▶ _TASK TO COMPLETE_
Every line below that holds the string "Leckageortung" should be copied out.

Saved entries:

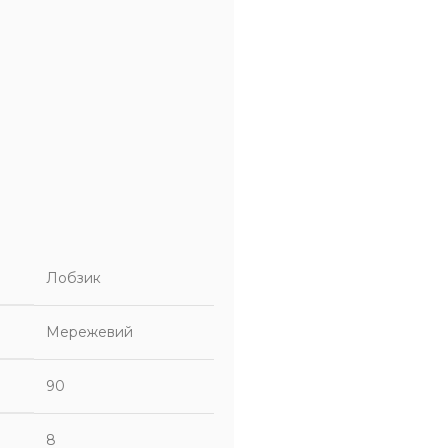
Лобзик
Мережевий
90
8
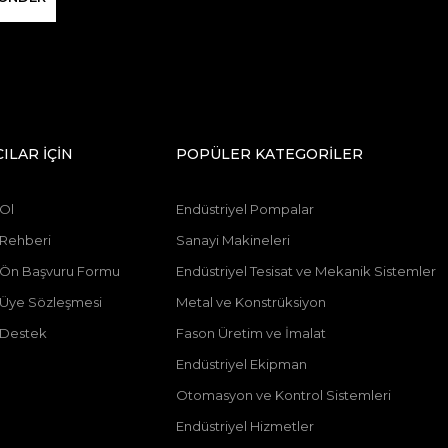
CILAR İÇİN
POPÜLER KATEGORİLER
 Ol
Endüstriyel Pompalar
 Rehberi
Sanayi Makineleri
ı Ön Başvuru Formu
Endüstriyel Tesisat ve Mekanik Sistemler
ı Üye Sözleşmesi
Metal ve Konstrüksiyon
 Destek
Fason Üretim ve İmalat
Endüstriyel Ekipman
Otomasyon ve Kontrol Sistemleri
Endüstriyel Hizmetler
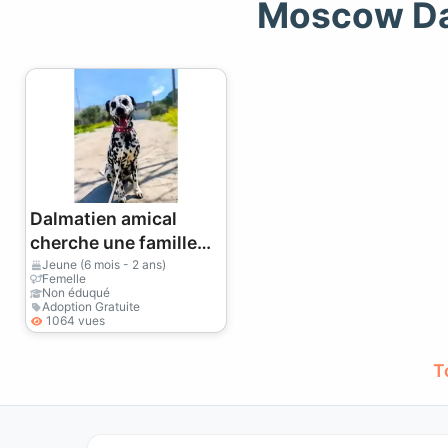
Moscow Da
Dalmatien amical
cherche une famille
active
Jeune (6 mois - 2 ans)
Femelle
Non éduqué
Adoption Gratuite
1064 vues
T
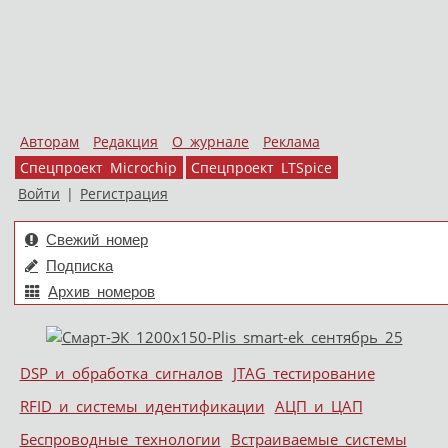
Авторам
Редакция
О журнале
Реклама
Спецпроект Microchip
Спецпроект LTSpice
Войти
|
Регистрация
Свежий номер
Подписка
Архив номеров
Skip to content
DSP и обработка сигналов
JTAG тестирование
Меню
RFID и системы идентификации
АЦП и ЦАП
Беспроводные технологии
Встраиваемые системы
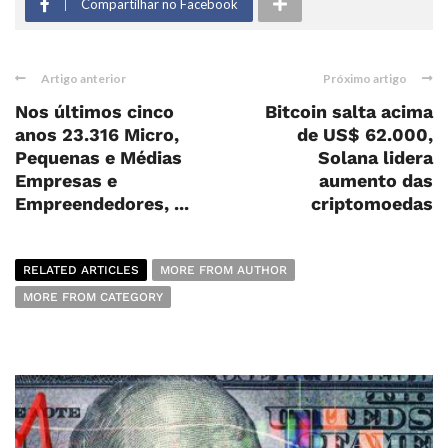
Compartilhar no Facebook
Artigo anterior
Próximo artigo
Nos últimos cinco
Bitcoin salta acima
anos 23.316 Micro,
de US$ 62.000,
Pequenas e Médias
Solana lidera
Empresas e
aumento das
Empreendedores, ...
criptomoedas
RELATED ARTICLES
MORE FROM AUTHOR
MORE FROM CATEGORY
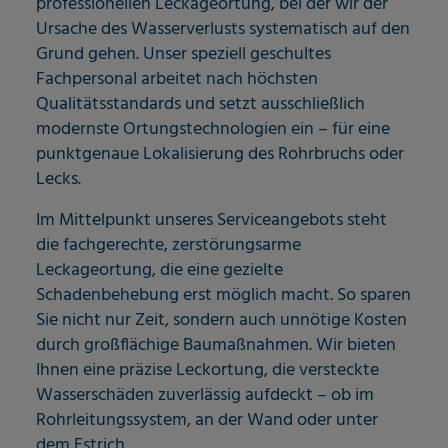
professionellen Leckageortung, bei der wir der
Ursache des Wasserverlusts systematisch auf den
Grund gehen. Unser speziell geschultes
Fachpersonal arbeitet nach höchsten
Qualitätsstandards und setzt ausschließlich
modernste Ortungstechnologien ein – für eine
punktgenaue Lokalisierung des Rohrbruchs oder
Lecks.
Im Mittelpunkt unseres Serviceangebots steht
die fachgerechte, zerstörungsarme
Leckageortung, die eine gezielte
Schadenbehebung erst möglich macht. So sparen
Sie nicht nur Zeit, sondern auch unnötige Kosten
durch großflächige Baumaßnahmen. Wir bieten
Ihnen eine präzise Leckortung, die versteckte
Wasserschäden zuverlässig aufdeckt – ob im
Rohrleitungssystem, an der Wand oder unter
dem Estrich.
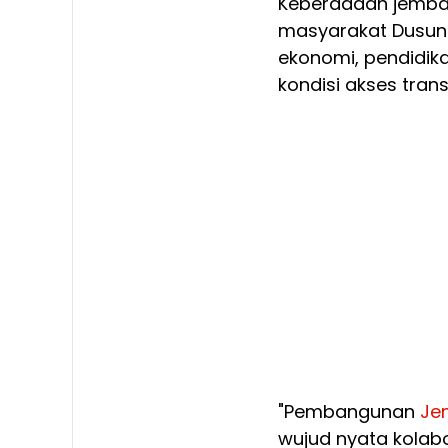
Keberadaan jembat
masyarakat Dusun 
ekonomi, pendidika
kondisi akses trans
"Pembangunan
Je
wujud nyata kolab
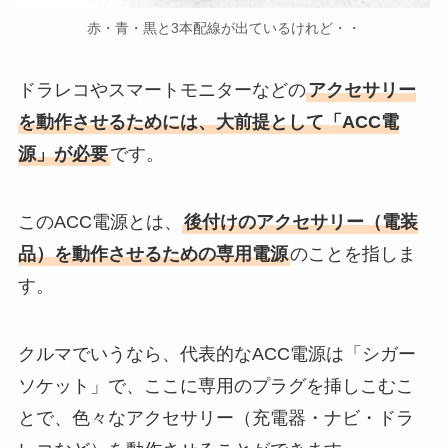
赤・青・黒と3本配線が出ているけれど・・
ドラレコやスマートモニターなどの
アクセサリー
を動作させるためには、大前提として「ACC電
源」が必要
です。
このACC電源とは、
後付けのアクセサリー（電装
品）を動作させるための専用電源
のことを指しま
す。
クルマでいうなら、代表的なACC電源は「シガー
ソケット」で、ここに専用のプラグを挿しこむこ
とで、色々なアクセサリー（充電器・ナビ・ドラ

▶ _EXERCISE SOLUTION_
professionellen Leckageortung, bei der wir der
Leckageortung, die eine gezielte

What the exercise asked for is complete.